Sports

Two All-Time NASCAR Greats Fire Back At 'Clueless' Stephen A. Smith

Stephen A. Smith continues to make enemies of the NASCAR world.

The ESPN personality, who stars on "First Take" every morning, has made it clear that he doesn't believe NASCAR drivers are serious athletes. He's not willing to put the best of NASCAR in the same group as elite NBA, NFL, MLB, etc. athletes.

"Come on, man. That don't count. You driving a car!" Smith said last month on his SiriusXM radio show. "I'm being honest. It's a great sport. But come on, bro. Getting behind the wheel of a car is not the same.

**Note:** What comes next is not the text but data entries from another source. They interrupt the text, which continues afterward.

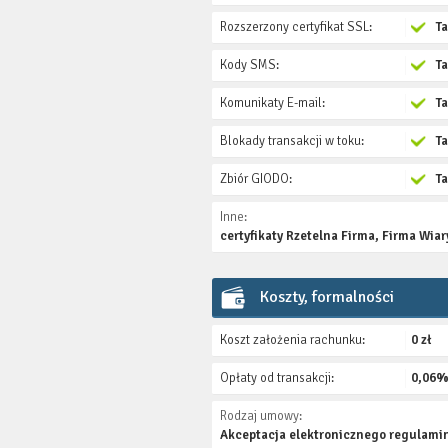
Rozszerzony certyfikat SSL:
T
Kody SMS:
T
Komunikaty E-mail:
T
Blokady transakcji w toku:
T
Zbiór GIODO:
T
Inne:
certyfikaty Rzetelna Firma, Firma Wi
Koszty, formalności
Koszt założenia rachunku:
0 zł
Opłaty od transakcji:
0,06%
Rodzaj umowy:
Akceptacja elektronicznego regulami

"You can be behind the wheel of a car in your 60s and 70s for crying out loud."

 Stephen A. Smith on the ESPN NBA Countdown live set at Intuit Dome.
Stephen A. Smith on the ESPN NBA Countdown live set at Intuit Dome. Kirby Lee-Imagn Images

Stephen A. Smith received a lot of blowback for his comments on the NASCAR world. They're not done expressing their disappointment, either.

Two all-time great NASCAR drivers have sounded off on Smith, while admitting that they don't want to give him the attention he clearly seeks.

NASCAR greats sound off on Smith

Both Jeff Gordon and Kyle Larson, two of the best drivers of the 21st century, have sounded off on clueless Stephen A.

"My first response is, do we really want to give clicks and attention to Stephen A. for, I feel like that's what he's asking for there," Gordon said during a recent interview with Fox News Digital.

"But at the same time, clearly he doesn't know a whole lot about the sport, and he doesn't know what it takes to be an athlete in motorsports. There's no doubt about the mental fatigue it takes to be in the car for hours, the competitiveness and things that make drivers true athletes. It's just in a different sense of how a stick-and-ball sport is perceived as an athlete."

Larson, meanwhile, feels the same.

"Everybody's got a little bit different definition for what an athlete might mean to them. So his definition is different than the way I would feel about it. Do I get worked up about it when I hear somebody say that we're not athletes? No."

Gordon, meanwhile, disagrees: "I do."

But Larson knows that Stephen A. Smith won't ever understand.

"I just accept that they won't understand, because they will never be able to strap into a race car that goes 200 miles an hour. If they did, I don't think they would be able to make it a lap without feeling like they're going to die," Larson continued.

"And then you factor in three-and-a-half-hour-long races and a 150-degree car with an elevated heart rate of probably 150 for three hours, with a peak of, for me, would be 190. I think then they would quickly realize that although you're not shooting a ball into a hoop, this is definitely a sport and definitely a tough one where you have to be an athlete - maybe more on the endurance side of things."

Perhaps someone needs to put Stephen A. Smith in a NASCAR car and let him experience it.